手にぶら下げたポリ袋か、そこから立ち上る焼き鳥の臭いか、あるいは俺自身のだらけきった風貌から
醸し出される駄目なオーラのいずれかは分からないが、鳩にとって俺は「飯をくれる人」としてカテゴライズ
されるに足る要件を満たしており、そうなると基本的に食うことしか頭にない鳩のこと、「この人はいつ
飯をくれるのかな」という事しかもはや頭になく、俺がこいつらを目の前に食い物をうまうま全部平らげ
たり、実はピジョンハンターで集まった鳩を何か不思議な道具をもって一網打尽にする、などといった
リスクについては考えもしない。
つまるところ今回の実験の争点となっていた「鳩は鳥を食うのに躊躇するか」なんぞということはこいつら
の前では本当に些細な問題で、食わなきゃ死ぬだけのこと。何事も取りあえずは腹を満たしてからと
いう訳で、先に上げたリスクに関しては、まあ野生の勘に任せる。ボーントゥビーワイルド。

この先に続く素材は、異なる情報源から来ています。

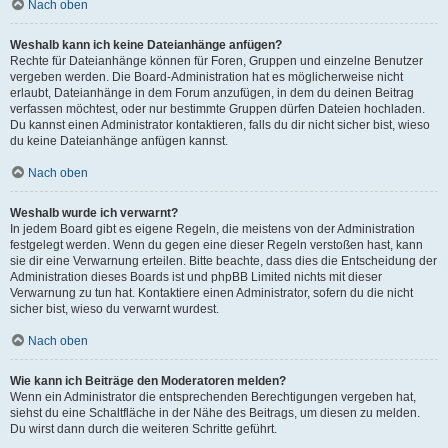
Nach oben
Weshalb kann ich keine Dateianhänge anfügen?
Rechte für Dateianhänge können für Foren, Gruppen und einzelne Benutzer
vergeben werden. Die Board-Administration hat es möglicherweise nicht
erlaubt, Dateianhänge in dem Forum anzufügen, in dem du deinen Beitrag
verfassen möchtest, oder nur bestimmte Gruppen dürfen Dateien hochladen.
Du kannst einen Administrator kontaktieren, falls du dir nicht sicher bist, wieso
du keine Dateianhänge anfügen kannst.
Nach oben
Weshalb wurde ich verwarnt?
In jedem Board gibt es eigene Regeln, die meistens von der Administration
festgelegt werden. Wenn du gegen eine dieser Regeln verstoßen hast, kann
sie dir eine Verwarnung erteilen. Bitte beachte, dass dies die Entscheidung der
Administration dieses Boards ist und phpBB Limited nichts mit dieser
Verwarnung zu tun hat. Kontaktiere einen Administrator, sofern du die nicht
sicher bist, wieso du verwarnt wurdest.
Nach oben
Wie kann ich Beiträge den Moderatoren melden?
Wenn ein Administrator die entsprechenden Berechtigungen vergeben hat,
siehst du eine Schaltfläche in der Nähe des Beitrags, um diesen zu melden.
Du wirst dann durch die weiteren Schritte geführt.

潔い、と言えば聞こえは良いが、おそらく鳩どもは俺が投げるものは焼き鳥であれ何であれとりあえず
食うだろうということが予想できてしまうと何だか面白くない。やってみたら食わないなんてこともある
かも知れないが、だからと言って何だというのか。だんだん思考がダウナーになってきて、野生で堂々
生きてる鳩を、焼き鳥を食うかどうかなんて人間的な考えで馬鹿にしようとした事への後悔。日も高い
内から公園で酒を呷る俺と比べ、異様にヴィヴィッドな色合いの服を着てあちこちをほたほた走る
健康志向ランナーに対する僻み。人生。なんだか色々なことが嫌になって、つまみも食わずに流し込んで
いたハイボールが空しくなる頃、
「鳩になりてぇなあ」
と一言、つぶやいた。鳩、いいねぇ鳩。やれ健康だヒアルロン酸だなどとのたまってあくせくしている
人間とは違う。生きるか死ぬかの究極のギャンブルに日々その身を投じて、食い物を恵んでもらっても
胸を張る。鳩胸を。ナチュラルボーン鳩胸。いいねぇ。